Color coding to help clients shop based on family size. (Photo by Adela Crandell Durkee/for Chronicle Media)

The Food Pantry serves the hungry of Crystal Lake. “Anyone in School District 47 or 155 is eligible,” according to Morlock. Although many organizations and business support the Food Pantry, it is run solely by the 20 churches that make up the board.

Potential clients meet with volunteers in the welcome area. Each client receives food, by weight, based on family size. Each client may visit two times each month. To make shopping easy, a shopper gets a color-coded card, that corresponds to a color tag on the grocery shelf. For example, a family of four gets a red card; the meat counter indicates how many packages of meat a red-card shopper may choose.

A prepping area helps reduce waste through reclaiming and repackaging produce and eggs. In the past, if one egg in a carton cracked, the whole dozen got discarded. Now the eggs can be inspected and cleaned and the undamaged ones salvaged. Food Pantry representatives hope that will greatly reduce the amount of food waste.

Grealish is quick to point out that most of the Food Pantry clients are working and trying to make ends meet.

“It must be so hard to walk through the doors and be recognized as someone who can’t adequately provide for their family,” said Grealish.

Kitchen area where volunteers teach clients about nutrition and how to prepare some of the foods available. (Photo by Adela Crandell Durkee/for Chronicle Media)

Children make up 37 percent of the clients served by the Food Bank.

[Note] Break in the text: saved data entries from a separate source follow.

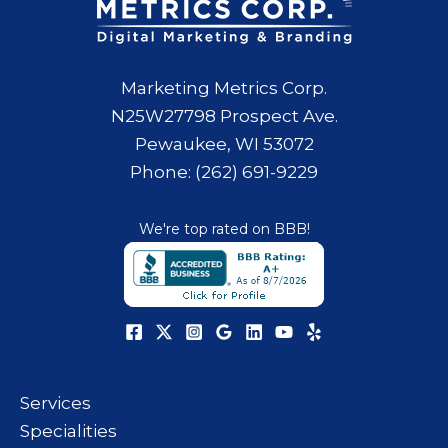
Marketing Metrics Corp.
N25W27798 Prospect Ave.
Pewaukee, WI 53072
Phone: (262) 691-9229
We're top rated on BBB!
Services
Specialities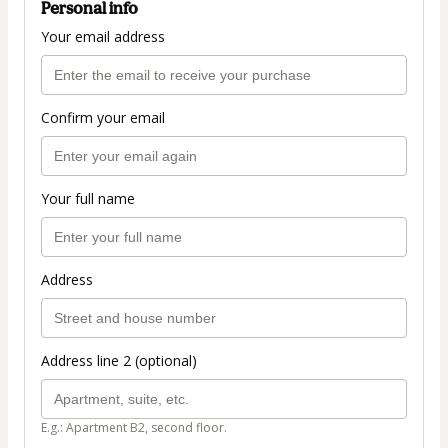
Personal info
Your email address
Confirm your email
Your full name
Address
Address line 2 (optional)
E.g.: Apartment B2, second floor.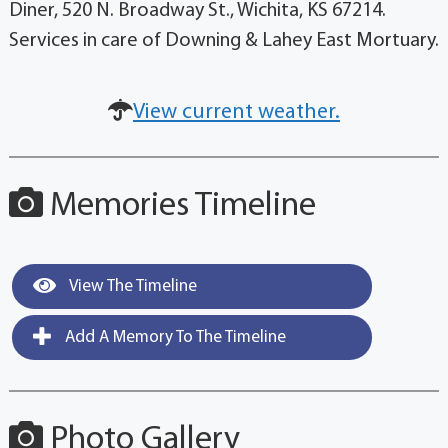
Diner, 520 N. Broadway St., Wichita, KS 67214.
Services in care of Downing & Lahey East Mortuary.
View current weather.
Memories Timeline
View The Timeline
Add A Memory To The Timeline
Photo Gallery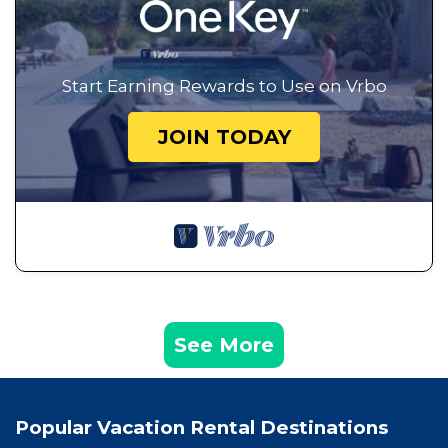
Start Earning Rewards to Use on Vrbo
JOIN TODAY
See More
Popular Vacation Rental Destinations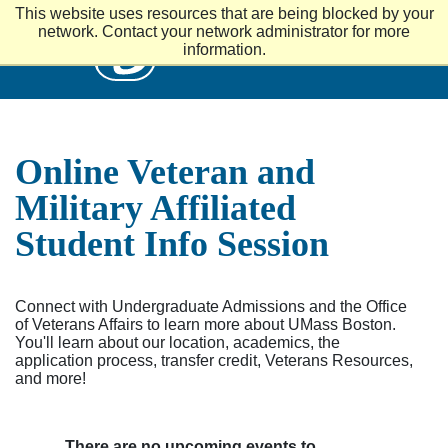
S
This website uses resources that are being blocked by your
k
UMass
network. Contact your network administrator for more
i
information.
p
t
o
m
a
i
Online Veteran and
n
c
Military Affiliated
o
n
Student Info Session
t
e
n
t
Connect with Undergraduate Admissions and the Office
of Veterans Affairs to learn more about UMass Boston.
You'll learn about our location, academics, the
application process, transfer credit, Veterans Resources,
and more!
There are no upcoming events to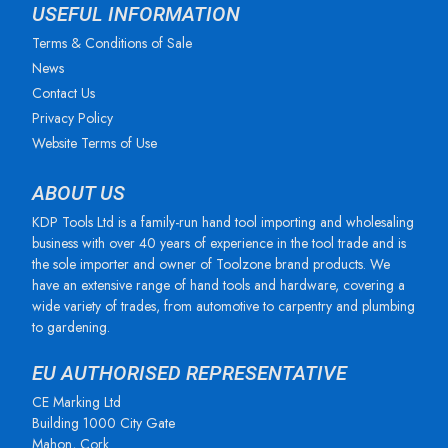
USEFUL INFORMATION
Terms & Conditions of Sale
News
Contact Us
Privacy Policy
Website Terms of Use
ABOUT US
KDP Tools Ltd is a family-run hand tool importing and wholesaling
business with over 40 years of experience in the tool trade and is
the sole importer and owner of Toolzone brand products. We
have an extensive range of hand tools and hardware, covering a
wide variety of trades, from automotive to carpentry and plumbing
to gardening.
EU AUTHORISED REPRESENTATIVE
CE Marking Ltd
Building 1000 City Gate
Mahon, Cork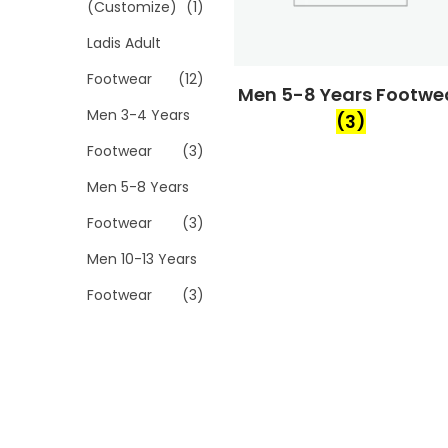
(Customize)
(1)
Ladis Adult
Footwear
(12)
Men 5-8 Years Footwe
Men 3-4 Years
(3)
Footwear
(3)
Men 5-8 Years
Footwear
(3)
Men 10-13 Years
Footwear
(3)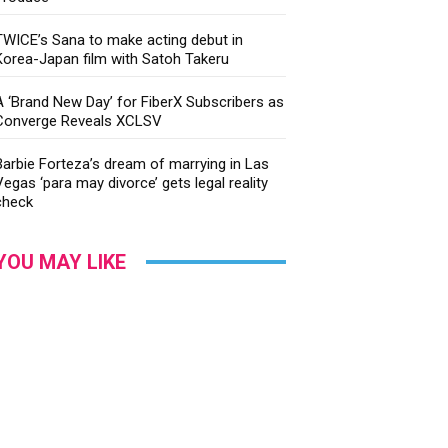
TWICE’s Sana to make acting debut in
Korea-Japan film with Satoh Takeru
A ‘Brand New Day’ for FiberX Subscribers as
Converge Reveals XCLSV
Barbie Forteza’s dream of marrying in Las
Vegas ‘para may divorce’ gets legal reality
check
YOU MAY LIKE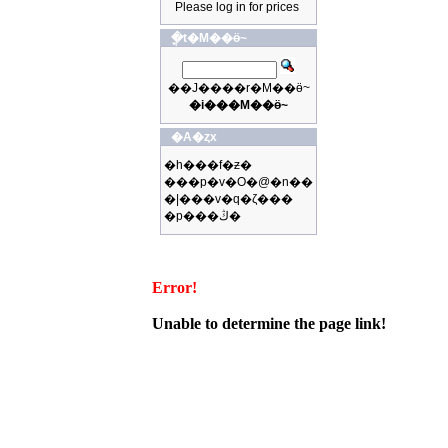
Please log in for prices
�ֳt�M��ӫ~
��J����r�M��ӫ~
�i���M��ӫ~
�A�ȥx
�h���f�ƶ�
���p�v�O�@�n��
�|���v�q�ζ���
�p���ڭ�
Error!
Unable to determine the page link!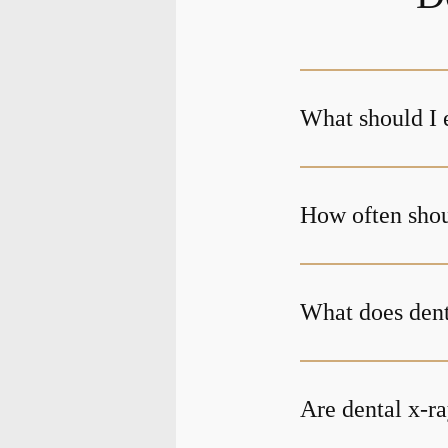
What should I 
How often shoul
What does den
Are dental x-ra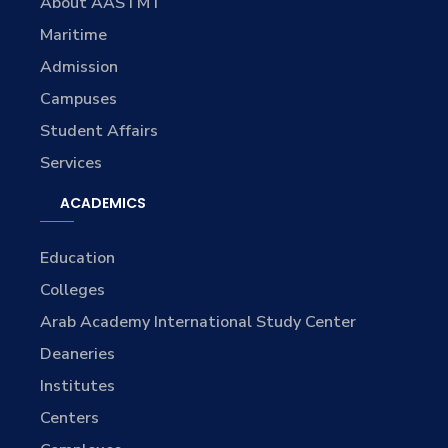
About AASTMT
Maritime
Admission
Campuses
Student Affairs
Services
ACADEMICS
Education
Colleges
Arab Academy International Study Center
Deaneries
Institutes
Centers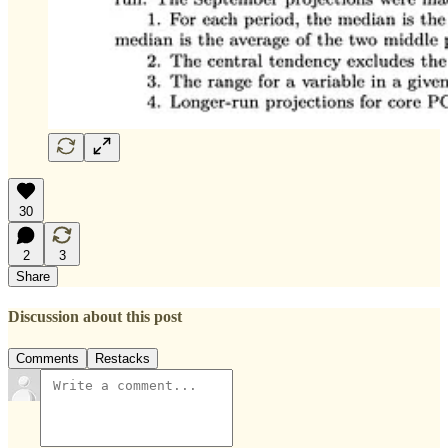
30
2
3
Share
Discussion about this post
Comments
Restacks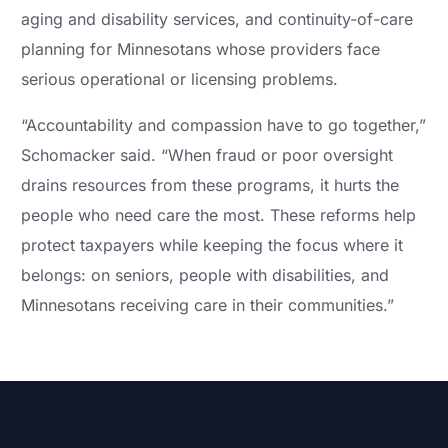
aging and disability services, and continuity-of-care
planning for Minnesotans whose providers face
serious operational or licensing problems.
“Accountability and compassion have to go together,”
Schomacker said. “When fraud or poor oversight
drains resources from these programs, it hurts the
people who need care the most. These reforms help
protect taxpayers while keeping the focus where it
belongs: on seniors, people with disabilities, and
Minnesotans receiving care in their communities.”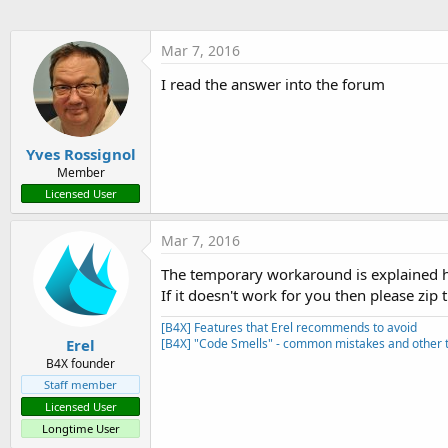
t
e
Mar 7, 2016
r
I read the answer into the forum
Yves Rossignol
Member
Licensed User
Mar 7, 2016
The temporary workaround is explained 
If it doesn't work for you then please zip 
[B4X] Features that Erel recommends to avoid
Erel
[B4X] "Code Smells" - common mistakes and other t
B4X founder
Staff member
Licensed User
Longtime User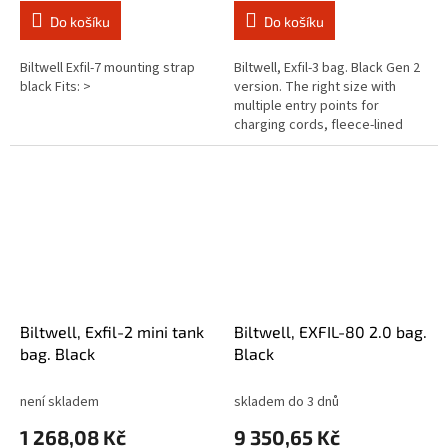
Do košíku
Do košíku
Biltwell Exfil-7 mounting strap
Biltwell, Exfil-3 bag. Black Gen 2
black Fits: >
version. The right size with
multiple entry points for
charging cords, fleece-lined
interior pockets, easy-access
exterior pockets and lots of...
Biltwell, Exfil-2 mini tank
Biltwell, EXFIL-80 2.0 bag.
bag. Black
Black
není skladem
skladem do 3 dnů
1 268,08 Kč
9 350,65 Kč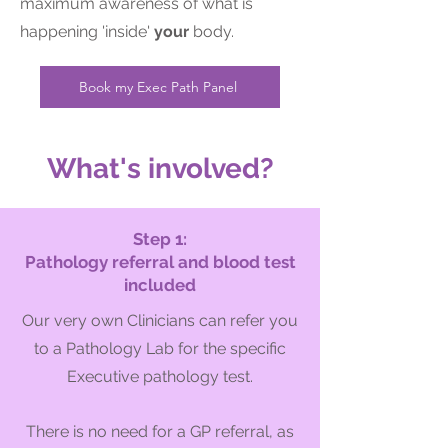
maximum awareness of what is
happening 'inside'
your
body.
Book my Exec Path Panel
What's involved?
Step 1:
Pathology referral and blood test
included
Our very own Clinicians can refer you
to a Pathology Lab for the specific
Executive pathology test.
There is no need f
or a GP referral, as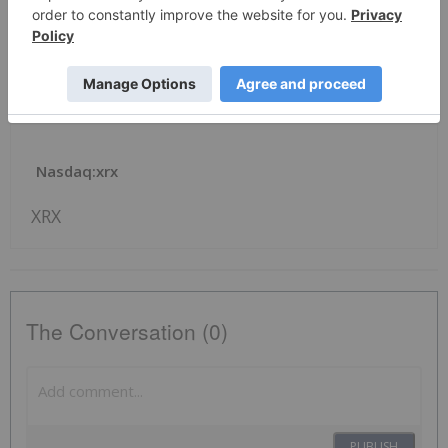
Investor Contact:
David Beckel, Xerox, +1-203-849-2318,
David.Beckel@xerox.com
News Provided by Business Wire via QuoteMedia
Nasdaq:xrx
XRX
The Conversation (0)
PUBLISH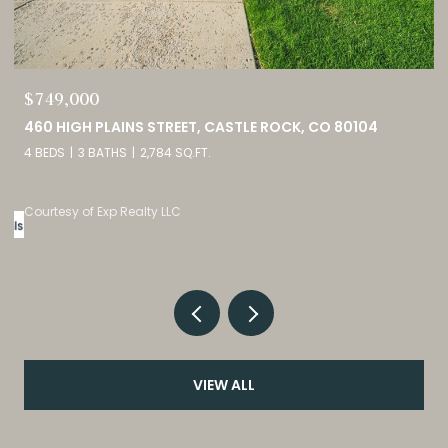
$689,900
2815 HELMSDALE DRIVE, COLORADO SPRINGS, CO 80920
5 BEDS
3 BATHS
2,944 SQ.FT.
Courtesy of Exp Realty LLC
VIEW ALL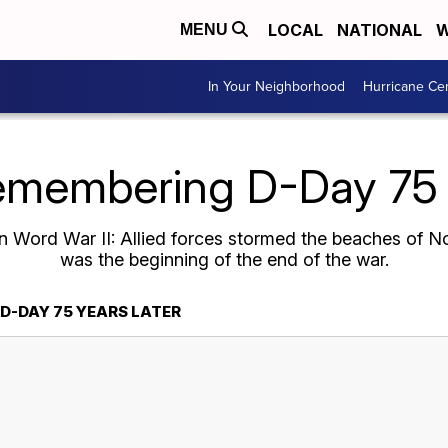
LOCAL
NATIONAL
W
MENU
In Your Neighborhood
Hurricane Ce
emembering D-Day 75 y
 Word War II: Allied forces stormed the beaches of N
was the beginning of the end of the war.
D-DAY 75 YEARS LATER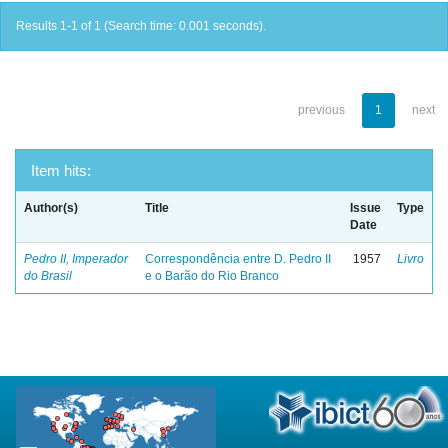
Results 1-1 of 1 (Search time: 0.001 seconds).
previous
1
next
Item hits:
Author(s)
Title
Issue
Type
Date
Pedro II, Imperador
Correspondência entre D. Pedro II
1957
Livro
do Brasil
e o Barão do Rio Branco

According to the Northern Illinois Food Bank, in the 13 counties it serves, 77 percent of households had to choose between paying for food and utilities in the past 12 months, 62 percent had to choose between paying for food and housing. One-in-seven families in Northern Illinois rely on Northern Illinois Food Bank and its network.

Another way the Food Pantry hopes to limit waste and better serve its clients is with the Demonstration Kitchen. Volunteers show clients how to prepare foods that may be seasonal or perhaps unfamiliar to the clients. Heartland donated countertops for the Demonstration Kitchen and Gulgren Appliance donated the appliances. Habitat for Humanity’s ReStore donated the cabinets.

Besides serving the grocery needs of food scarcity, the Food Pantry makes office spaces available to other service organizations. The Empowerment Center provides health screenings by Centegra, tax services, and legal advice for those in need. Local organizations and businesses donated the furniture and carpet for the Empowerment Center and Volunteer Lounge.

According to Verchota, many of the volunteers began their mission over 20 years ago. Volunteer opportunities include: Welcoming, assisting clients, stocking shelves, driving for food rescue, stocking the warehouse and shelves, demonstrating food preparation, and being checkout clerks. Group volunteer opportunities can also be arranged.